Exercise goal: Whenever the string "influents" turns up in a line below, that line should be copied.

Dataset entries:
□ □ □ □ □ □ □

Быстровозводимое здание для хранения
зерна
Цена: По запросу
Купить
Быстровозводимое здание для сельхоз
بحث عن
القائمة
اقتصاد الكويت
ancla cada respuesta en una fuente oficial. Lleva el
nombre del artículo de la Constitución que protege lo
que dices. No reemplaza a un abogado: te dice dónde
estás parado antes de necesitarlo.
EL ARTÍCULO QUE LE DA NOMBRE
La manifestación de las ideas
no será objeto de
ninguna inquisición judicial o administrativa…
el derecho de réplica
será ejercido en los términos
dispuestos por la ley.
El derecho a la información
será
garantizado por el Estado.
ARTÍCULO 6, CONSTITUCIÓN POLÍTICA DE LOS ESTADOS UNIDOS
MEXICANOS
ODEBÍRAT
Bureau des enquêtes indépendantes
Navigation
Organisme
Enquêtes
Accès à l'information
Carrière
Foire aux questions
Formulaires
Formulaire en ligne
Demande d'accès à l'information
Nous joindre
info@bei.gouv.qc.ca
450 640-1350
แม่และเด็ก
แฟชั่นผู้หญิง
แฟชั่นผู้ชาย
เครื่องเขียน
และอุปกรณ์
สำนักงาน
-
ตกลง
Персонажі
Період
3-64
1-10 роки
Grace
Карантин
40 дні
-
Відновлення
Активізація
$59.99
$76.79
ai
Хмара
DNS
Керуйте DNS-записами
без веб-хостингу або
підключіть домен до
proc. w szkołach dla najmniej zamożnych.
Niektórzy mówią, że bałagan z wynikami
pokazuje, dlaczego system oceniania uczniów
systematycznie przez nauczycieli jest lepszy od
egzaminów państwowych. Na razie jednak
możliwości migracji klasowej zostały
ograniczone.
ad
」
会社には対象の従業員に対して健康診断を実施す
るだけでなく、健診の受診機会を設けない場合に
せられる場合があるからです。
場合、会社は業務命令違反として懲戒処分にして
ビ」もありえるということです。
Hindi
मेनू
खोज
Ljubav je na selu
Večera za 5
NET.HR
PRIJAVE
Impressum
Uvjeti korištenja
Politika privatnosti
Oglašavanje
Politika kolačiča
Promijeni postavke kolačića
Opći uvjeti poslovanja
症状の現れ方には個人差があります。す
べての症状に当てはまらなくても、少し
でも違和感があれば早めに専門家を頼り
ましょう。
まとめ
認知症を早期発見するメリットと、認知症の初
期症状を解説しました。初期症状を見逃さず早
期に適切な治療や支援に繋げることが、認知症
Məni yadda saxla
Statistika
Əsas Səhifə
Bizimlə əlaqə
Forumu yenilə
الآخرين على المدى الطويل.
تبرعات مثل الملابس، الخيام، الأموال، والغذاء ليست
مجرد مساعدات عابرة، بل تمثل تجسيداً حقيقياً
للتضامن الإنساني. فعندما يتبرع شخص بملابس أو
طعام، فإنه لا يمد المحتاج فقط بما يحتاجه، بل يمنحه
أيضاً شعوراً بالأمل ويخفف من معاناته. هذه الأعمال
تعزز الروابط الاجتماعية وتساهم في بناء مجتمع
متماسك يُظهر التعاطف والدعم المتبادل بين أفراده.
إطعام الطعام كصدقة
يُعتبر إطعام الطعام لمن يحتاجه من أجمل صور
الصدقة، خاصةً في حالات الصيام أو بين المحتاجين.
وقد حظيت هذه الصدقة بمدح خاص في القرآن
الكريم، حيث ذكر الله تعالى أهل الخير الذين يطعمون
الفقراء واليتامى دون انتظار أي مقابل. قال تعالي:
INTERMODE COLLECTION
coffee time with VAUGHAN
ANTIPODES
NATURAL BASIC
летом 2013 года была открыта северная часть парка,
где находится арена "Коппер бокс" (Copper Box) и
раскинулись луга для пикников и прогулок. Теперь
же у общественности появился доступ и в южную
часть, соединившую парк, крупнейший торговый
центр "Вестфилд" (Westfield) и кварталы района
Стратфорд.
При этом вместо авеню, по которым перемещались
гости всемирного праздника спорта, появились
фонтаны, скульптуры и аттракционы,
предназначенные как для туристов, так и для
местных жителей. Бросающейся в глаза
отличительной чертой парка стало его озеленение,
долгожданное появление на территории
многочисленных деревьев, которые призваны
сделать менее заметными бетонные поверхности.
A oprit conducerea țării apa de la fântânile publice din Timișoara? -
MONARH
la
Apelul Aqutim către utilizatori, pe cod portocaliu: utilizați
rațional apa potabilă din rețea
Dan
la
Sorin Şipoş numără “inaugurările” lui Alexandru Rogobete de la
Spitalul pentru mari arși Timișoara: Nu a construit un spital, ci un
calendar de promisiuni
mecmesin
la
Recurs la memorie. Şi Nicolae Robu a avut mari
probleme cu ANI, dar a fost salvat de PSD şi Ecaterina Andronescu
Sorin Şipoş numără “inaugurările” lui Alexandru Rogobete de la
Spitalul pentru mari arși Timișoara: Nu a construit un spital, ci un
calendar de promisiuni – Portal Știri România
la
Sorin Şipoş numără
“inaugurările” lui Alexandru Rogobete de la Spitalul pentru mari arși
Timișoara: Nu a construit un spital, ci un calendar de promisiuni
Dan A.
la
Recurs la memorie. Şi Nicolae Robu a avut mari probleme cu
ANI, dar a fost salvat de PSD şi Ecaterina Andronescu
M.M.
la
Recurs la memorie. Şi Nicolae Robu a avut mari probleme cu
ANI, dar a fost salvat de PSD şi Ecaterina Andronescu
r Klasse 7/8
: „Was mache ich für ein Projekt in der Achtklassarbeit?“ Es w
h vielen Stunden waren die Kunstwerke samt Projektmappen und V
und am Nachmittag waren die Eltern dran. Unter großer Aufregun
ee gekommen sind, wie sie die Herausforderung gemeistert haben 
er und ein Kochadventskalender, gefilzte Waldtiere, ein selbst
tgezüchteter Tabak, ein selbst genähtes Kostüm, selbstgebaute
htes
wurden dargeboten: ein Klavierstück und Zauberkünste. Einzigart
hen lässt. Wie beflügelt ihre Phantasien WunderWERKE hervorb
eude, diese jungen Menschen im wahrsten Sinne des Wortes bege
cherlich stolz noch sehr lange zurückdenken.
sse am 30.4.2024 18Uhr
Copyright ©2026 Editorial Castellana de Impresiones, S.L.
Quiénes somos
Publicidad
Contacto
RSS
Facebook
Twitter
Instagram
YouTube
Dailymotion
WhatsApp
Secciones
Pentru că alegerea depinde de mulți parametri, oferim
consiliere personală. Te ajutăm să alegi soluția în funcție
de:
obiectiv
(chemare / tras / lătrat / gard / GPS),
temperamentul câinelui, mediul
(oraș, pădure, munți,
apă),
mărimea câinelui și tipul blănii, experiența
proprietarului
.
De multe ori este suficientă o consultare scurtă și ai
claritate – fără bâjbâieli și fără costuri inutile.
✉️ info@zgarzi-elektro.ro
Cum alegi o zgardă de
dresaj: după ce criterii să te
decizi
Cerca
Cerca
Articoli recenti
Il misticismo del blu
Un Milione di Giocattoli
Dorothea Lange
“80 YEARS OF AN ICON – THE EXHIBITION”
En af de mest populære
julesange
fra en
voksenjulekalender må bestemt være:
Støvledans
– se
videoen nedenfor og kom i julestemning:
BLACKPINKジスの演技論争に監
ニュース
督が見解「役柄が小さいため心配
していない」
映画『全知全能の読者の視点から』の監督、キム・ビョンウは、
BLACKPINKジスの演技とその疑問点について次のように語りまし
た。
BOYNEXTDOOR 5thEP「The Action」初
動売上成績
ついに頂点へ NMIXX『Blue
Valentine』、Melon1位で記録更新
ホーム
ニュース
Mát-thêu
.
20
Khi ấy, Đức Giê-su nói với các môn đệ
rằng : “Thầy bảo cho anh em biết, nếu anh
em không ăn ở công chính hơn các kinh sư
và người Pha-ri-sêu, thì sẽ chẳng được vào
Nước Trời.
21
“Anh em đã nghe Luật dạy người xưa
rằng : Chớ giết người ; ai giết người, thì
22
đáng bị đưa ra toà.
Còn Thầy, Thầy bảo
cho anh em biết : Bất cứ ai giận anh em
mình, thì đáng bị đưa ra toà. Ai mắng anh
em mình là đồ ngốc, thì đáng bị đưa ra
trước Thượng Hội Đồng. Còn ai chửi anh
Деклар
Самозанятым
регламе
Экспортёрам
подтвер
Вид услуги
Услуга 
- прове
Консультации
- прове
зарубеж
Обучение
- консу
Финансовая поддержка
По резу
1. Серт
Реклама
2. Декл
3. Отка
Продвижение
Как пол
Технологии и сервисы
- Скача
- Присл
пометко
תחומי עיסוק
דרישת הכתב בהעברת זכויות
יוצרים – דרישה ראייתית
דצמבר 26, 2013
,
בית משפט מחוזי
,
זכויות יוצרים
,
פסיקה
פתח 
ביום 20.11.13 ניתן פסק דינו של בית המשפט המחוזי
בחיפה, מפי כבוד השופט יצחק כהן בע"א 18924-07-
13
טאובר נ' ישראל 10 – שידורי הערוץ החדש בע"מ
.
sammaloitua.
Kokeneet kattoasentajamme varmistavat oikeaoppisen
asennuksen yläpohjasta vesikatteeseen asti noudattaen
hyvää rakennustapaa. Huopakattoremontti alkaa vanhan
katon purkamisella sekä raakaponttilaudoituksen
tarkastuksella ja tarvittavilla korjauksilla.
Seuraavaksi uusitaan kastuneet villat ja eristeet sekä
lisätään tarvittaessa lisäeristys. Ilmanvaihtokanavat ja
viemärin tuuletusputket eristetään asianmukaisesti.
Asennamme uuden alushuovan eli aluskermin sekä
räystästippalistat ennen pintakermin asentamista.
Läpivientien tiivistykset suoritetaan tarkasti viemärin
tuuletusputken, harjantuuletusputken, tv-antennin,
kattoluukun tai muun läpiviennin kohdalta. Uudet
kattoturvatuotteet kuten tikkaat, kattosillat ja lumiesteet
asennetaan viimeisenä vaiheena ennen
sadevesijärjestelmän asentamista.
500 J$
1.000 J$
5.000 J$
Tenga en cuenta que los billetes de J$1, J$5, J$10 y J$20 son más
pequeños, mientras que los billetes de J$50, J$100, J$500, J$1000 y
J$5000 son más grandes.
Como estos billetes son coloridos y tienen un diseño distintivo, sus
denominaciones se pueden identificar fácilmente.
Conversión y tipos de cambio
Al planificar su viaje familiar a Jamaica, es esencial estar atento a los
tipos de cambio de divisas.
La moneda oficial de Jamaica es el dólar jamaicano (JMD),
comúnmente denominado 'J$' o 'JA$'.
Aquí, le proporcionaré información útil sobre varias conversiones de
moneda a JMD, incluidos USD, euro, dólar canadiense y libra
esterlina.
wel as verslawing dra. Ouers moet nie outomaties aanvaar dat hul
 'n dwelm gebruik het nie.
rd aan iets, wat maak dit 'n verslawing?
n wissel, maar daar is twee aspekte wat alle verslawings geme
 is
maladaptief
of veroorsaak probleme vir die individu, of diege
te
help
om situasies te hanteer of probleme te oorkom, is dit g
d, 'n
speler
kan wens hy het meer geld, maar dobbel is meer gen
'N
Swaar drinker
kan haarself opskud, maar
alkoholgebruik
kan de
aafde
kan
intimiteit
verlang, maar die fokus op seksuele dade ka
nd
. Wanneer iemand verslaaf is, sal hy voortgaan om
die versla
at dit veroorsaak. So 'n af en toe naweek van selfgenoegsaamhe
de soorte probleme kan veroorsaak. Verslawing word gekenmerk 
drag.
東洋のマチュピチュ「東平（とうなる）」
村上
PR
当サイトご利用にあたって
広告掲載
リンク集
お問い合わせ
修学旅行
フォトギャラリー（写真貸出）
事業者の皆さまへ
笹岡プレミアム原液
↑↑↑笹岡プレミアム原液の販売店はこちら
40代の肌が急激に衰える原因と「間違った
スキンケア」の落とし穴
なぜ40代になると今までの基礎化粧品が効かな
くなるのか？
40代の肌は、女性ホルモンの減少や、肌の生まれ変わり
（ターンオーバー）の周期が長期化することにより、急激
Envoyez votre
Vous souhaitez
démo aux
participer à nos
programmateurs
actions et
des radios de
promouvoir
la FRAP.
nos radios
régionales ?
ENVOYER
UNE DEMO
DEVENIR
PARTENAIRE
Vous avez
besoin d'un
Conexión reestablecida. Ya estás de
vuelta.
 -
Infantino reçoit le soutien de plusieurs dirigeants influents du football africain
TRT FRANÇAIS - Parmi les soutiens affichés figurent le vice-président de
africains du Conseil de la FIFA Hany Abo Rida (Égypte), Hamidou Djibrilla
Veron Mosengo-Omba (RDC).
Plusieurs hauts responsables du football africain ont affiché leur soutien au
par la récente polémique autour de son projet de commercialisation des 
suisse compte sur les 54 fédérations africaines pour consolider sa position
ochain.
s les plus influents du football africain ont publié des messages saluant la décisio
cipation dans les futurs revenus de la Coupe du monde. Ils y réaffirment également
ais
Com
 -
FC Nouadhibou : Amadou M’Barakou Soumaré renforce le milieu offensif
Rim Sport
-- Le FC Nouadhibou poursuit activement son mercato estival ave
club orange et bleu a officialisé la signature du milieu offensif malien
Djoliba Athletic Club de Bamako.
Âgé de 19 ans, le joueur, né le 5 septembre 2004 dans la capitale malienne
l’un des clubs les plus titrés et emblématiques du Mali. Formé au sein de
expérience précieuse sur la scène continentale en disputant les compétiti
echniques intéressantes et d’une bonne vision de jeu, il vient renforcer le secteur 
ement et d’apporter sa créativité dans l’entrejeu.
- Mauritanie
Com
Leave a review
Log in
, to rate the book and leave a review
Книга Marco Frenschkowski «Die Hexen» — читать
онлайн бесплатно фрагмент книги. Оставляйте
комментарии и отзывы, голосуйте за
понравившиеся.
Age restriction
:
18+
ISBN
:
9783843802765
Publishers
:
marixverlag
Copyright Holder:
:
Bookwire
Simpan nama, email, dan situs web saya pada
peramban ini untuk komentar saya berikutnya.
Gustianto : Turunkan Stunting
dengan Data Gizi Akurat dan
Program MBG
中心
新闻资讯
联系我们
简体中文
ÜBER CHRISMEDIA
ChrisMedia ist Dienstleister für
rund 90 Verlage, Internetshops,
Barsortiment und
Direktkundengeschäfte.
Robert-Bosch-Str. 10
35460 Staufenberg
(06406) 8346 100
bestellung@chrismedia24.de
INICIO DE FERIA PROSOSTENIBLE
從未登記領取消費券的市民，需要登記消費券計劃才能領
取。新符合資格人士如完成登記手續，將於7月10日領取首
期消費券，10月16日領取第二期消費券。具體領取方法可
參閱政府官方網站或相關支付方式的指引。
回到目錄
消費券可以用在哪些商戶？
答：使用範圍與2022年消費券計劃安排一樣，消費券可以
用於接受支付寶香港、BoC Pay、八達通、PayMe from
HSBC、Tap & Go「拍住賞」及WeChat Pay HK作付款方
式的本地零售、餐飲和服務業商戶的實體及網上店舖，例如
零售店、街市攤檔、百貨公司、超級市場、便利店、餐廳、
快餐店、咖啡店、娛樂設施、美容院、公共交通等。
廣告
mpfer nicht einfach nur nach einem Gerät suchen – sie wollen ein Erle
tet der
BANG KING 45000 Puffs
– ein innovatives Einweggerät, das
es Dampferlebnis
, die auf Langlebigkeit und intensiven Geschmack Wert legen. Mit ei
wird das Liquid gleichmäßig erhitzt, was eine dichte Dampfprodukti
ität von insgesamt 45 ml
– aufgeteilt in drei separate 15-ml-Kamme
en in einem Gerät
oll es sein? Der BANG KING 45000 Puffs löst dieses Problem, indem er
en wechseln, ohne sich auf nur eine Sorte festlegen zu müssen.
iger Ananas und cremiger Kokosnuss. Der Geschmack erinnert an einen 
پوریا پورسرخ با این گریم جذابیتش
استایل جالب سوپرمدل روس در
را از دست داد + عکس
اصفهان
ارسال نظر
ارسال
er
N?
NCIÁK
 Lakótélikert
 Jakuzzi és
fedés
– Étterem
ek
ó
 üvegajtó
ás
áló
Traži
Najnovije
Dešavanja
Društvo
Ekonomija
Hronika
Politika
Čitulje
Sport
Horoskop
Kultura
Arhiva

□ □ □ □ □ □ □

Your solution:
Infantino reçoit le soutien de plusieurs dirigeants influents du football africain
s les plus influents du football africain ont publié des messages saluant la décisio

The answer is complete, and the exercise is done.